There is no number of 11.683% or even 12% that comes anywhere close to
expressing the increased cost of the money when borrowing at 6% vs 5%.

"jps" wrote in message
...
"NOYB" wrote in message
m...

No, the proof is in the unemployment rate. Surveyed businesses
layoff
workers, yet the unemployment rate goes down. Why? Because the
unemployment rate surveys households...and that means the people in
those
households are working somewhere. Where are they working?
Obviously in
businesses not tracked as closely by the payroll data (ie--small
businesses).

And I had understood the jobless rate was determined by claims made at
unemployment offices.

Are you using Fox News surveys?


That is new unemployment claims. That is a different statistic.
Unemployment is done by survey.

del cecchi

I can show you a loan, Chuck, that would have your head spinning. The one I
have for my dental practice is a ten year note. The only way they would
lend me 100% right out of school with no co-signer was with very unfavorable
loan terms. My payoff in the first 3 years was the fully amortized amount
of the loan! In years 4 through 7, my payoff is the "net present value
discounted by prime". Essentially, what this means is that my interest
"penalty" (althought they won't call it that) is higher when prime is lower.
If prime was around 8%, my penalty would be about 5% of the outstanding
simple interest payoff. With prime around 4%, my "penalty" is about 20% of
the simple interest payoff. In years 7-10, the loan reverts back to a
simple interest payoff...so I'm essentially stuck in the loan for 3 more
years, since I've paid 4 years already.

When I signed the note, they showed me a simulated payoff amortization
schedule...but they estimated prime at 8.5%. In retrospect, this was
deceitful as hell. With prime currently at 4%, my payoff now is almost
20%higher than I believed it would be. I still have the original simulated
payoff amortization schedule on their letterhead, and I'm researching my
options to legally get out of this loan. I doubt I really have any,
however.

Essentially, it's the dental loan equivalent of a rule of 78's auto
loan...but much worse since prime is at an all-time low.

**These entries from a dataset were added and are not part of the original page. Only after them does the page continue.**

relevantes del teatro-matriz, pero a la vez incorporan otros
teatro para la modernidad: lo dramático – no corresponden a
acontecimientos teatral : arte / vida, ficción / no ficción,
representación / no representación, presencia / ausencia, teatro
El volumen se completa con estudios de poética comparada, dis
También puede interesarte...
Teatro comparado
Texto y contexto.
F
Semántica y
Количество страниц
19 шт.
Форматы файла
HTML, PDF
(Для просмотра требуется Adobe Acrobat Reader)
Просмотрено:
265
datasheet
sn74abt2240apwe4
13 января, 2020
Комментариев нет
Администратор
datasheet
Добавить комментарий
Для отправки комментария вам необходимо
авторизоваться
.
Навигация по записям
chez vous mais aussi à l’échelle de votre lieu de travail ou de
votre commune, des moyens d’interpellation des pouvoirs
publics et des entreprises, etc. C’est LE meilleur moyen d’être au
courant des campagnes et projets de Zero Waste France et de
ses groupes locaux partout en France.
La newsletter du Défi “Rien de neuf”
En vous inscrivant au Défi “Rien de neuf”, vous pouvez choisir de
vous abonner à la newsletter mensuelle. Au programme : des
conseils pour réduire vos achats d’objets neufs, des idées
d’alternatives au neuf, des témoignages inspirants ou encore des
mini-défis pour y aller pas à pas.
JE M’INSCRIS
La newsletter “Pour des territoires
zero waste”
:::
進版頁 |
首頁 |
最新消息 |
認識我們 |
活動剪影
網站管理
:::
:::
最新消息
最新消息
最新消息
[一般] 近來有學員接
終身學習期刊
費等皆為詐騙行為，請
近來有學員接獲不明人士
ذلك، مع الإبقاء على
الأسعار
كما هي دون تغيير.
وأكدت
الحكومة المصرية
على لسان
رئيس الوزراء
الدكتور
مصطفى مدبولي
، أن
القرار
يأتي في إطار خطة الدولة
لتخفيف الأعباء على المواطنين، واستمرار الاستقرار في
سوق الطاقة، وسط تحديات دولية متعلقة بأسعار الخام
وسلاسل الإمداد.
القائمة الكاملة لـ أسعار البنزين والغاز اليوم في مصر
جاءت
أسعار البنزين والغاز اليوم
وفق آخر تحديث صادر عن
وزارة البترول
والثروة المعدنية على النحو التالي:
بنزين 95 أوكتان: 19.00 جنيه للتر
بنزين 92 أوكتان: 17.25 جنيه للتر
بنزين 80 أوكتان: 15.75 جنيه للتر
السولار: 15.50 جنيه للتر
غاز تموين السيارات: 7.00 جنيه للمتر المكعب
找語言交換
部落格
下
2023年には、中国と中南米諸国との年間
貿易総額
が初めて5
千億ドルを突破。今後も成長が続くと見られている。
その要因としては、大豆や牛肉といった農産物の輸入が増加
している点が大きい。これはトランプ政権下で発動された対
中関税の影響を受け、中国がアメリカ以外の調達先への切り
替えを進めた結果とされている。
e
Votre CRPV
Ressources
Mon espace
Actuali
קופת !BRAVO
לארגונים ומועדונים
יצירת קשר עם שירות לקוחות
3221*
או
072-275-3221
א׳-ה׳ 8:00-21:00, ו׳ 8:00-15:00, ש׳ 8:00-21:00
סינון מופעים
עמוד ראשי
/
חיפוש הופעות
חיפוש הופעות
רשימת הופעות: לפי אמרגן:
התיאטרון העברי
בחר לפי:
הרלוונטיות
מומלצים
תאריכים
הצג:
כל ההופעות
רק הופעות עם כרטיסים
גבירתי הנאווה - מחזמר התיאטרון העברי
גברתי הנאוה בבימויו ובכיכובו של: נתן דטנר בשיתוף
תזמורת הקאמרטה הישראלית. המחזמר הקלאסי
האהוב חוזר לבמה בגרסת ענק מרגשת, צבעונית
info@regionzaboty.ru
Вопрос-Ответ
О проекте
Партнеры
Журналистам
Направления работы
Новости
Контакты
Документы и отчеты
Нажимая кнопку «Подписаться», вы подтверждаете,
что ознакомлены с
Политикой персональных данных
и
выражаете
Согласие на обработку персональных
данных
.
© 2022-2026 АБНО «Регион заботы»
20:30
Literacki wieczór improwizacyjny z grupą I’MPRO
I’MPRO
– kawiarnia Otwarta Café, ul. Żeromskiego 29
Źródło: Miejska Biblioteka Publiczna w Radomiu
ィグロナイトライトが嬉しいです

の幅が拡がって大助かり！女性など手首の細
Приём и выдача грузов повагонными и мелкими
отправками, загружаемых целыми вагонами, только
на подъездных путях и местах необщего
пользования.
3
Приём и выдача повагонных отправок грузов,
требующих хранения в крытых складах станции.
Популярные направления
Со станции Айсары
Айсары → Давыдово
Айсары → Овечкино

No doubt, but such a loan does not reflect the type of terms incorporated into
residential home mortgages. Our discussion was, I believe about how rising
interest rates could affect the affordability of housing and dampen the current
market.







"Gould 0738" wrote in message
...
Sorry, but it doesn't work quite that way. Loans are amortized by a
fairly
complex equation, and your last statement is untrue. When the interest
rate
changes for the same principal balance and term, both the interest and
principal
components of the payment will change.

Joe Parsons


Hoo boy. :-(

Where are you coming from with this?

You're trying to make a very simple idea unduly complex.

If I borrow $500,000 for any number of years, 500,000 of the dollars shown
on
the total of payments line of the disclosure will be used to repay the
principal portion of the loan. Not a few less if the rate is X, vs a few
more
if the rate is Y- or vice versa.
It costs 500,000 plus interest to pay back
a 1/2 million dollar loan. The *only* variable that can enter into the
"total
of payments" math is the interest cost of the money, (including fees,
etc).

We would agree, I'm sure, that a loan for $500,000 from Bank X for a
certain
term should have the same monthly payment as
a loan for an identical amount, at an identical rate, for an identical
period
of time, from Bank Y.

If we compare two $500,000 loans from the same bank, one at 5% and one at
6%,
the 6% loan will have a higher payment than the 5% loan and it is *not*
because
the contract calls for any principal amount other than $500k to be paid
back.
The difference in monthly payment is generated
exclsuively by the difference in interest rate if the term is identical.

Look at an amortization book. There are only four variables that combine
to
determine a monthly payment: Principal balance, interest rate, periods at
which
the payment is collected and term of contract. When the principal balances
are
the same and the term is the same, (and if the periods of scheduled
collection
are the same) if there is a difference in payment between two contracts it
can
only be because the interest rate is different.